A lot of people shrug off the amazing numbers coming out of Beijing as nothing but smoke and mirrors.
But the thing is, the communist party could not falsify statistics without showing its hand to the hundreds of banks, organisations, and think tanks that are active in China.
The World Bank’s Gao Xu argues that even a small manipulation of GDP would require a nearly impossible conspiracy. For one thing, there are tons of data collectors, including government, semi-government, and private foreign institutions:
For example, in addition to the National Statistical Bureau (NBS) which is the main official data provider in China, there are dozens of other government branches including the People’s Bank of China (central bank of China), Ministry of Finance, Ministry of Commerce, and National Development and Reform Commission compiling and releasing their own data. Meanwhile, most sector associations like China Iron and Steel Association and China Association of Automobile Manufacturers have their data available to the public. Moreover, some companies like Soufun and CLSA also report data compiled by them.

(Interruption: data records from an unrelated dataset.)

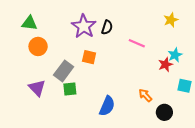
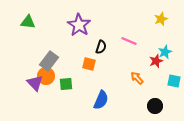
black semicircle: (107, 27) -> (101, 47), moved
orange circle: (38, 46) -> (46, 76), moved
orange square: (89, 57) -> (89, 64), moved
gray rectangle: (64, 71) -> (49, 61), moved
orange arrow: (145, 95) -> (137, 78), moved

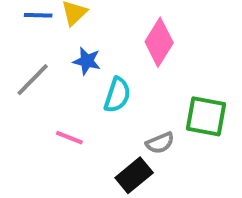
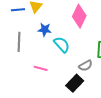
gray line: (33, 80) -> (19, 42), turned -36
cyan semicircle: (117, 95) -> (62, 45), turned -54

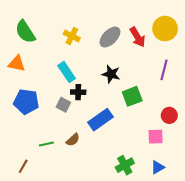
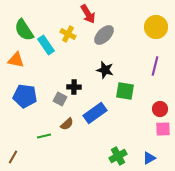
red arrow: (138, 37) -> (88, 14), moved
cyan rectangle: (67, 72) -> (46, 45), moved
green square: (132, 96) -> (125, 91), turned 30
pink square: (156, 137) -> (163, 129), moved
brown semicircle: (73, 140) -> (67, 124), moved
brown line: (23, 166) -> (13, 157), moved

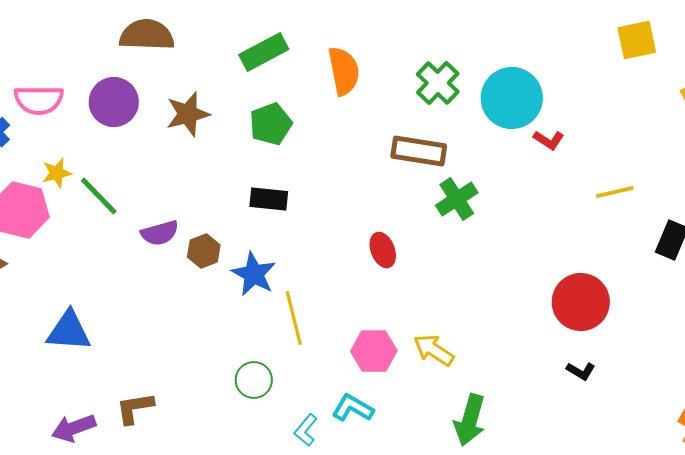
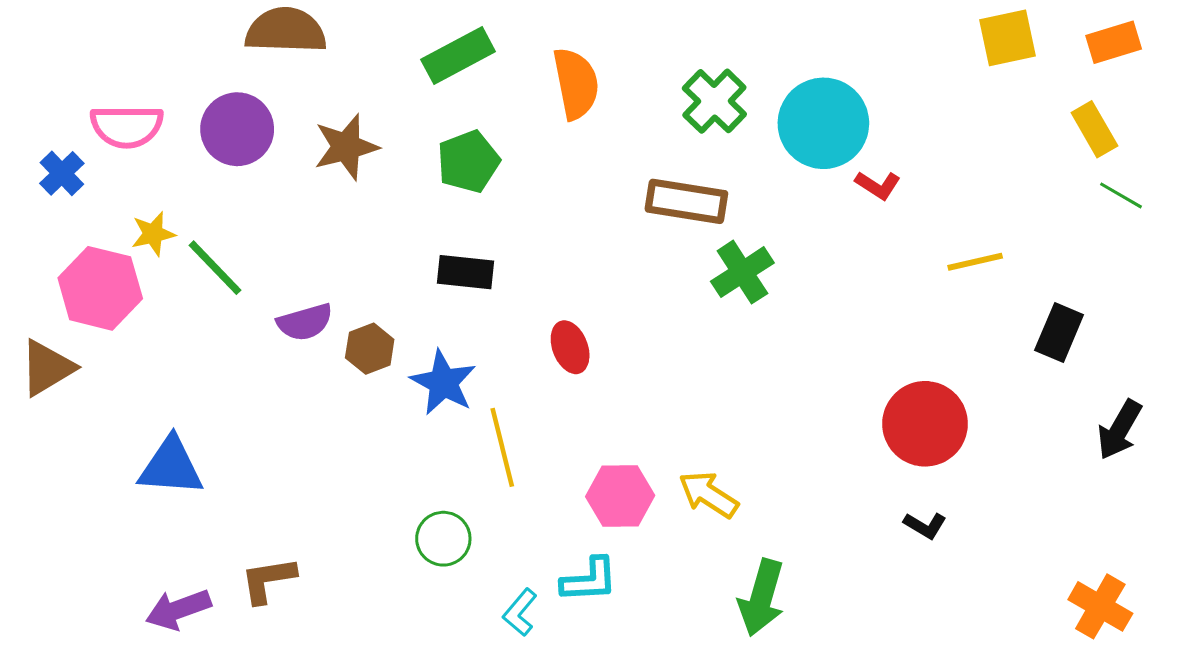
red ellipse: (383, 250) -> (570, 347), moved
cyan L-shape: (353, 408) -> (589, 580), turned 147

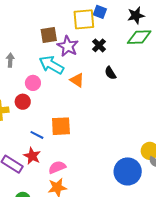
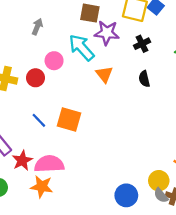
purple star: (68, 46) -> (107, 33), turned 30
red star: (32, 156) -> (22, 160), moved
pink semicircle: (57, 167) -> (49, 164), size x1.4
blue circle: (128, 171) -> (126, 195), size x0.7

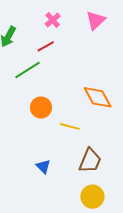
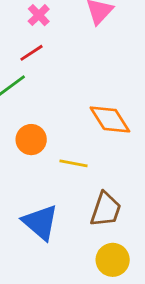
blue triangle: (43, 166) -> (40, 222), size x1.8

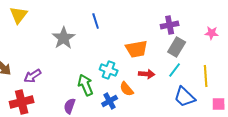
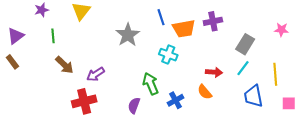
purple cross: (170, 25) -> (213, 21), moved
orange trapezoid: (137, 49) -> (184, 29), moved
cyan cross: (109, 70) -> (168, 55), moved
orange semicircle: (127, 89) -> (205, 92), moved
blue trapezoid: (185, 97) -> (253, 96), turned 35

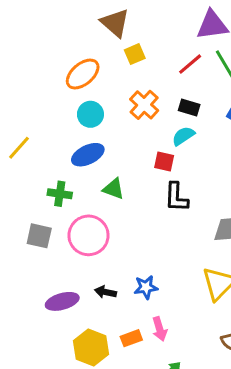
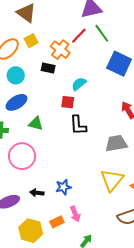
yellow square: (135, 54) -> (31, 41), moved
orange cross: (144, 105) -> (60, 50), moved
black rectangle: (189, 107) -> (48, 68), moved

This is not to mention the high quality price data generated by various markets (Shanghai Futures Exchange, Dalian Commodity Exchange, etc.), everyday as China has become a market-based economy.
In addition, different institutions’ data has to line up:
Just like how different parts of the economy are connected to each other within an organic whole, data released by different institutions is interrelated and need to be consistent with each other. Hence, any attempt to manipulate data—say, flattering the GDP number a little bit—requires concerted efforts of various government departments as well as private sector institutions. If there are some participants in the circle not doing this kind of massage to their own data, inconsistency arises, leaving footprints of manipulators in statistics.
Xu adds that he hasn’t found any trace of data manipulation in recent years, despite dealing with it for over a decade. Moreover, he stresses that within academia, most researchers agree agree ‘that there is little sign that China is manipulating its economic data.’